Perhaps foretelling the interest in acquiring a stake in Mota Engil, the CCCC executives note that “European companies have relied on their rich experience in the PPP model to have a bigger share in the market, to seek greater profit margins and more cooperation opportunities”.
The transaction prompted pushback from the US. In an interview with local media in September, US ambassador to Portugal, George Glass, accused Mota-Engil of selling their stake for “30 pieces of silver”. He warned the governments of Mozambique, Angola and Mexico that they should be “conscious that there is a malign influence [behind Mota Engil] that could have different intentions regarding their business.”
Glass said that Portugal, which has seen strategic Chinese investments in utilities, 5G and port projects, “needs to choose now” between the US and China.
One outcome local analysts deem possible is that Mota Engil eventually joins CCCC on the Entity List. The inclusion of a major Western European firm would be a blow for diplomatic relations, however, and highlight the limitations of using sanctions to try to constrain China’s international investments.

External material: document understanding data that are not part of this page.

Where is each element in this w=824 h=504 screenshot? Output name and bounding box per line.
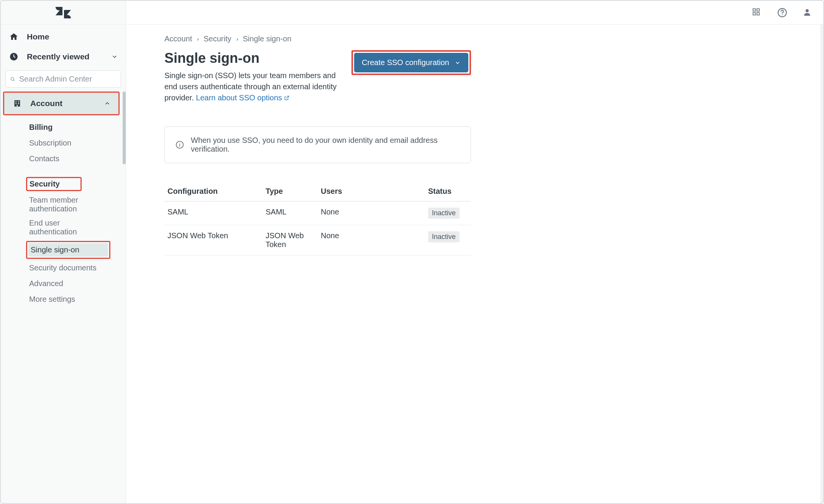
table-header-configuration: Configuration (164, 182, 263, 201)
table-header-row: Configuration Type Users Status (164, 182, 471, 201)
page-header-left: Single sign-on Single sign-on (SSO) lets… (164, 50, 342, 103)
sidebar-scroll[interactable]: Account Billing Subscription Contacts Se… (1, 92, 126, 503)
highlight-single-sign-on: Single sign-on (26, 241, 110, 259)
sidebar-scrollbar-thumb[interactable] (123, 92, 126, 164)
sidebar-item-end-user-auth[interactable]: End user authentication (29, 218, 106, 237)
svg-point-1 (11, 77, 14, 80)
sidebar-search-wrap (1, 67, 126, 92)
table-header-status: Status (425, 182, 471, 201)
help-icon[interactable] (777, 8, 787, 18)
sidebar-item-recently-viewed[interactable]: Recently viewed (1, 47, 126, 67)
info-banner: When you use SSO, you need to do your ow… (164, 126, 471, 163)
page-title: Single sign-on (164, 50, 342, 66)
sidebar-item-single-sign-on[interactable]: Single sign-on (28, 243, 108, 257)
svg-point-14 (782, 14, 783, 15)
highlight-account: Account (3, 92, 120, 115)
sidebar-item-subscription[interactable]: Subscription (29, 138, 123, 148)
table-row[interactable]: SAML SAML None Inactive (164, 201, 471, 225)
sidebar-item-billing[interactable]: Billing (29, 122, 123, 133)
sidebar-section-account[interactable]: Account (4, 93, 118, 114)
external-link-icon (284, 95, 289, 101)
sidebar-item-team-member-auth[interactable]: Team member authentication (29, 195, 106, 214)
sidebar-group-label-security[interactable]: Security (30, 178, 64, 190)
svg-rect-12 (757, 12, 759, 15)
cell-configuration: SAML (164, 201, 263, 225)
create-sso-configuration-button[interactable]: Create SSO configuration (354, 53, 468, 72)
svg-rect-10 (757, 8, 759, 11)
sidebar: Home Recently viewed (1, 1, 126, 503)
sidebar-item-security-documents[interactable]: Security documents (29, 263, 123, 273)
brand-logo-area (1, 1, 126, 25)
svg-line-2 (13, 80, 15, 81)
zendesk-logo-icon (56, 7, 71, 18)
info-banner-text: When you use SSO, you need to do your ow… (191, 136, 460, 154)
sidebar-item-label: Home (27, 32, 118, 41)
sso-config-table: Configuration Type Users Status SAML SAM… (164, 182, 471, 255)
profile-icon[interactable] (803, 8, 813, 18)
table-row[interactable]: JSON Web Token JSON Web Token None Inact… (164, 225, 471, 255)
cell-status: Inactive (425, 201, 471, 225)
breadcrumb: Account Security Single sign-on (164, 34, 471, 43)
sidebar-search[interactable] (5, 70, 121, 88)
page-header: Single sign-on Single sign-on (SSO) lets… (164, 50, 471, 103)
content-scroll[interactable]: Account Security Single sign-on Single s… (126, 25, 823, 503)
svg-rect-8 (17, 105, 18, 107)
status-badge: Inactive (428, 208, 460, 219)
info-icon (176, 141, 184, 149)
building-icon (12, 99, 23, 108)
svg-rect-7 (18, 103, 19, 104)
highlight-security: Security (26, 177, 82, 191)
learn-more-link[interactable]: Learn about SSO options (196, 93, 289, 102)
svg-rect-9 (753, 8, 755, 11)
learn-more-link-label: Learn about SSO options (196, 93, 282, 102)
content: Account Security Single sign-on Single s… (126, 25, 509, 271)
cell-type: JSON Web Token (263, 225, 318, 255)
sidebar-item-more-settings[interactable]: More settings (29, 294, 123, 304)
sidebar-item-contacts[interactable]: Contacts (29, 154, 123, 164)
breadcrumb-current: Single sign-on (243, 34, 292, 43)
chevron-up-icon (104, 100, 111, 107)
home-icon (8, 32, 19, 41)
table-header-users: Users (318, 182, 425, 201)
svg-rect-5 (18, 101, 19, 103)
svg-rect-11 (753, 12, 755, 15)
main: Account Security Single sign-on Single s… (126, 1, 823, 503)
sidebar-item-home[interactable]: Home (1, 27, 126, 47)
status-badge: Inactive (428, 231, 460, 242)
sidebar-item-label: Recently viewed (27, 52, 103, 61)
sidebar-group-security: Security Team member authentication End … (29, 177, 123, 304)
sidebar-item-advanced[interactable]: Advanced (29, 278, 123, 289)
chevron-down-icon (455, 60, 461, 66)
cell-users: None (318, 201, 425, 225)
svg-rect-6 (15, 103, 16, 104)
sidebar-static-nav: Home Recently viewed (1, 25, 126, 67)
breadcrumb-security[interactable]: Security (204, 34, 231, 43)
search-input[interactable] (19, 75, 116, 83)
app-root: Home Recently viewed (0, 0, 824, 504)
breadcrumb-account[interactable]: Account (164, 34, 192, 43)
chevron-right-icon (196, 34, 200, 43)
cell-users: None (318, 225, 425, 255)
cell-configuration: JSON Web Token (164, 225, 263, 255)
page-description: Single sign-on (SSO) lets your team memb… (164, 70, 342, 103)
search-icon (10, 75, 15, 83)
sidebar-section-label: Account (30, 99, 96, 108)
clock-icon (8, 52, 19, 61)
chevron-right-icon (235, 34, 239, 43)
apps-icon[interactable] (752, 8, 762, 18)
table-header-type: Type (263, 182, 318, 201)
topbar (126, 1, 823, 25)
svg-point-18 (179, 143, 180, 144)
chevron-down-icon (111, 53, 118, 60)
sidebar-subitems: Billing Subscription Contacts Security T… (1, 115, 123, 308)
svg-point-15 (806, 9, 809, 12)
highlight-create-button: Create SSO configuration (351, 50, 471, 75)
create-button-label: Create SSO configuration (362, 58, 449, 67)
svg-rect-4 (15, 101, 16, 103)
cell-type: SAML (263, 201, 318, 225)
cell-status: Inactive (425, 225, 471, 255)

According to Margaret Myers, director of the Asia and Latin America program at the Inter-American Dialogue, CCCC’s acquisition of shares in Mota Engil is part of a broader pattern of Chinese investment in Latin America, to which the US response has been “very reactive”.
“As well as working directly with heads of state, they [Chinese companies] are adept at winning tenders and have been using mergers and acquisitions as a way to gain access to assets in the region since the early 2000s. They often retain the management teams and don’t make drastic changes to how the businesses are run.”